The parts transport processing apparatus according to any one of claims 1 to 15, wherein the parts transfer processing apparatus is characterized in that.
A turret-type rotary transfer device that holds a plurality of parts by component holders of a plurality of component holding mechanisms and conveys the plurality of the components along a part of an annular transfer path.
A processing device arranged in a processing area in the transport path and performing a predetermined process on the component,
With
The processing device is
A mounting plate having a mounting portion on which the component transported by the component holder is mounted,
A heat transfer member that transfers heat to the above-mentioned mounting plate, and
A rotation drive unit that moves the parts by rotating the heat transfer member and the above-mentioned mounting plate together about a plate rotation axis.
It has a probe that performs the treatment on the moving part.
The component holding mechanism has a positioning means for adjusting the relative position of the component holder and the previously described placement portion and / or the relative position of the probe and the previously described placement portion of the processing device.
A parts transfer processing device characterized by this.
The positioning means has a probe positioning means for adjusting the relative position between the probe and the above-mentioned mounting portion.
The probe positioning means
An engaging part plane moving mechanism that guides the probe in the plane direction of the above-mentioned mounting plate,
The probe positioning engaging portion provided on the engaging portion plane moving mechanism side and the engaging portion
It has a probe positioning hole provided at a position corresponding to the previously described mounting portion to be processed.
The processing device adjusts the relative position of the probe and the above-described prepositioning portion by engaging the probe positioning engaging portion with the probe positioning hole prior to the process of contacting the probe with the component. The parts transport processing apparatus according to claim 17.
The component transfer processing device according to claim 18, wherein the probe positioning hole rotates together with the above-described mounting portion.
The probe positioning means
It has a plurality of the probe positioning engaging portions and a plurality of the probe positioning holes corresponding to the plurality of the probe positioning engaging portions.
The processing device simultaneously engages the plurality of probe positioning engaging portions with the plurality of probe positioning holes.
The parts transport processing apparatus according to claim 18 or 19.
The component holding mechanism has a component holder positioning means for adjusting the relative position between the component holder and the above-mentioned placing portion.
The component holder positioning means
A holder-side engaging portion plane moving mechanism that guides the component holder in the plane direction of the above-mentioned mounting plate,
The engaging portion for positioning the component holder provided on the plane moving mechanism side of the engaging portion on the holder side,
It has a component holder positioning hole provided at a position corresponding to the previously described mounting portion to be held.
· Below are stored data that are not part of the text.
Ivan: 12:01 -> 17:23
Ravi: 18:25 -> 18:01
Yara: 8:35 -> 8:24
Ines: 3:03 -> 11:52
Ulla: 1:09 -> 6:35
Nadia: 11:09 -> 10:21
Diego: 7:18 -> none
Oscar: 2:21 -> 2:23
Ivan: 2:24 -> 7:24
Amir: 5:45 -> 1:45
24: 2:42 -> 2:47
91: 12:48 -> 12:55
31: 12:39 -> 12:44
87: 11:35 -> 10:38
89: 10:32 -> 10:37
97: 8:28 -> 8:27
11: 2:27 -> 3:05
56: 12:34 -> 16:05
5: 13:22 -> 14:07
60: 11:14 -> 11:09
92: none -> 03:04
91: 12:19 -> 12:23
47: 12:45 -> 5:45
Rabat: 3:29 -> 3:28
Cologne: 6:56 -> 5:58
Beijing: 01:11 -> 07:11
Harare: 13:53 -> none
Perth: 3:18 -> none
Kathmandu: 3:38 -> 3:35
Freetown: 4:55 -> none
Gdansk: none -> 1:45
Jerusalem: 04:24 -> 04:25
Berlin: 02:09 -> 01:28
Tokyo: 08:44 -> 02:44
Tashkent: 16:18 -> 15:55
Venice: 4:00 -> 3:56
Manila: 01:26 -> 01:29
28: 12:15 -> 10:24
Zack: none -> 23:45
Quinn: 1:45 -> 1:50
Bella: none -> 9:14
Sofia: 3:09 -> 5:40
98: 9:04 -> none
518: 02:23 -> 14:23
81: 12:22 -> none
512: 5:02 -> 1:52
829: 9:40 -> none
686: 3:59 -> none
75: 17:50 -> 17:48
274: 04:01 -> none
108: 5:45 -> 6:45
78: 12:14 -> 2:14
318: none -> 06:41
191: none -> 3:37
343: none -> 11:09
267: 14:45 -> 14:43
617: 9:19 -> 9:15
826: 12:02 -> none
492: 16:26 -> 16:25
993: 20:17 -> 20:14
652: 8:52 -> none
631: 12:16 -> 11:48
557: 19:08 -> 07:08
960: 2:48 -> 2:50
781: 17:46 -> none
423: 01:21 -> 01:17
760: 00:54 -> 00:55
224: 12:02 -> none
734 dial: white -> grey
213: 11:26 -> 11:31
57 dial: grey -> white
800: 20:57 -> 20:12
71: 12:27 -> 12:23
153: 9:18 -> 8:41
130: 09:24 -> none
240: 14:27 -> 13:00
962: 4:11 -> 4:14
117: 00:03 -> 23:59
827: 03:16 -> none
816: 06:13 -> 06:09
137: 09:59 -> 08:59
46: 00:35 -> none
The component holding mechanism engages the component holder positioning engaging portion with the component holder positioning hole prior to the operation of holding or opening the component by the component holder, thereby engaging the component holder with the component holder positioning hole. The component transfer processing apparatus according to any one of claims 17 to 19, wherein the relative position of the above-mentioned placing portion is adjusted.
Place a plurality of different types of the above-mentioned parts on one pre-described plate.
The parts transport processing apparatus according to any one of claims 17 to 21, wherein the parts transfer processing apparatus is characterized in that.
The processing is performed on the plurality of parts by the same probe.
The parts transport processing apparatus according to claim 22.